Preheat the oven to 350°F (180°C) and line a 10-inch (25 ½ cm) tart pan with a removable bottom with the pate sucree crust. Prick the bottom all over with a skewer and refrigerate for 20 minutes.
Line the crust with parchment paper and pie weights and bake for 20 minutes, then remove the paper and weights and continue baking until the bottom is pale golden, about 10 more minutes.
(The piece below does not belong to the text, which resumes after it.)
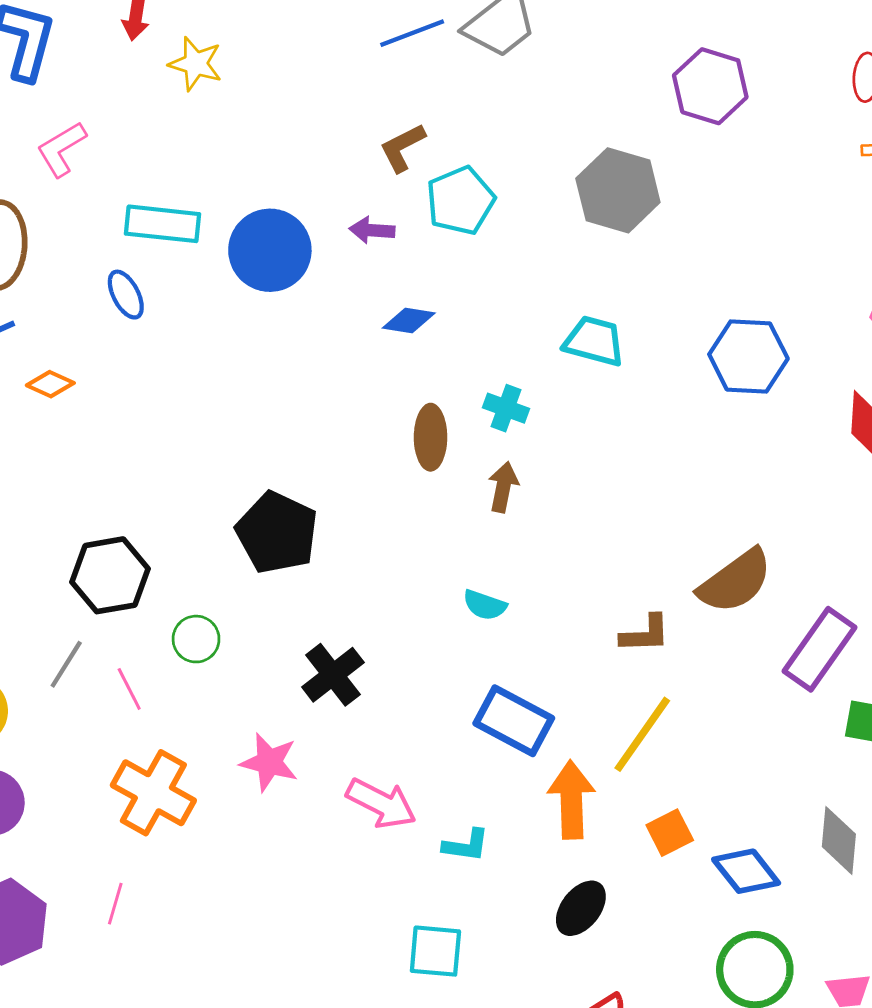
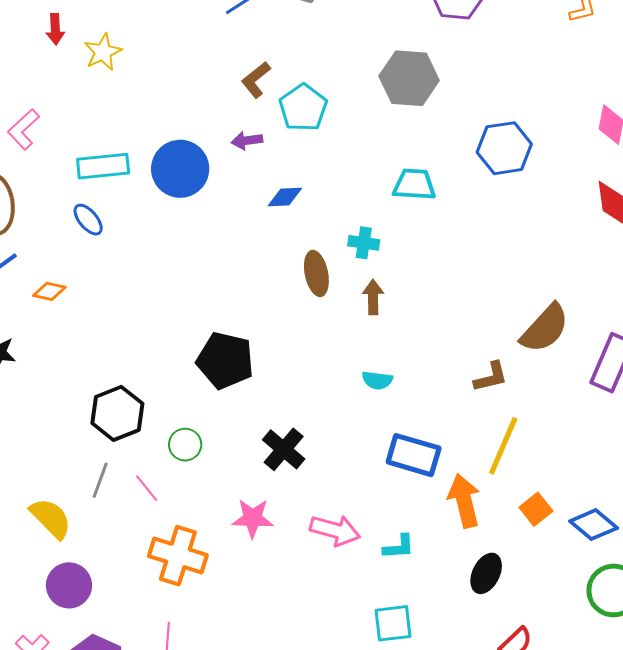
yellow star: (196, 64) -> (103, 52), turned -30
blue hexagon: (748, 356) -> (504, 148), moved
Remove from the oven and reduce the temperature to 325°F (165°C).
Place a medium heatproof bowl with a fine mesh sieve on top next to the stove.
In a large saucepan, whisk together the eggs, yolks, sugar and salt until smooth, then whisk in the orange and lemon juice.
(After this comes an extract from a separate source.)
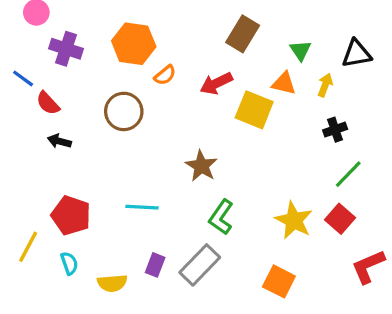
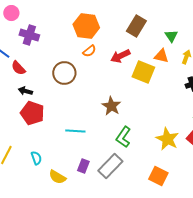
orange hexagon: (134, 44) -> (86, 26), moved
red pentagon: (71, 215) -> (32, 113), moved
cyan semicircle: (69, 263) -> (36, 158), moved
yellow semicircle: (112, 283) -> (57, 177), turned 36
Cook over medium-low heat, stirring constantly, until the mixture begins to thicken enough to coat the back of a spoon, about 6-8 minutes.
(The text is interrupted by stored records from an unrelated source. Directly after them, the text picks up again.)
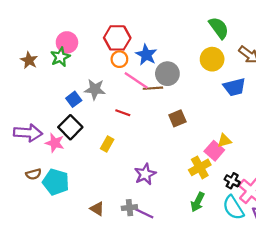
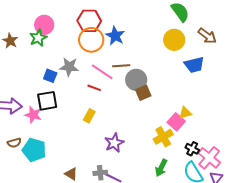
orange circle: (119, 59) -> (91, 40), size x1.6
gray circle: (167, 74) -> (136, 80), moved
pink line: (136, 80) -> (102, 72), moved
blue square: (74, 99) -> (50, 76), turned -32
black square: (70, 127) -> (47, 101), turned 35
yellow rectangle: (107, 144) -> (89, 116), moved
Immediately pour through the sieve into the heatproof bowl.
Stir in the butter and orange zest until the butter has melted, then pour this curd into your prepared tart shell.
Place on a rimmed baking dish to catch any drippings and bake for 35-45 minutes, until the edges are slightly puffed and set and the center is thick but still a little jiggly.
Let cool at room temperature for an hour, then transfer to the refrigerator to cool completely, about 3 hours.
Before serving, garnish with some piped whipped cream and orange slices if you wish.
Store leftovers in an airtight container in the refrigerator for up to 2 days.